Write out the entries exactly, pictures excluded.

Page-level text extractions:
————————
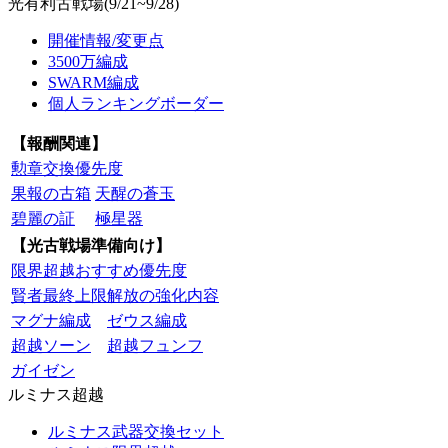
光有利古戦場(9/21~9/28)
開催情報/変更点
3500万編成
SWARM編成
個人ランキングボーダー
【報酬関連】
勲章交換優先度
果報の古箱
天醒の蒼玉
碧麗の証
極星器
【光古戦場準備向け】
限界超越おすすめ優先度
賢者最終上限解放の強化内容
マグナ編成
ゼウス編成
超越ソーン
超越フュンフ
ガイゼン
ルミナス超越
ルミナス武器交換セット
————————
* **Solution**
光有利古戦場(9/21~9/28)
開催情報/変更点
3500万編成
SWARM編成
個人ランキングボーダー
【報酬関連】
勲章交換優先度
果報の古箱
天醒の蒼玉
碧麗の証
極星器
【光古戦場準備向け】
限界超越おすすめ優先度
賢者最終上限解放の強化内容
マグナ編成
ゼウス編成
超越ソーン
超越フュンフ
ガイゼン
ルミナス超越
ルミナス武器交換セット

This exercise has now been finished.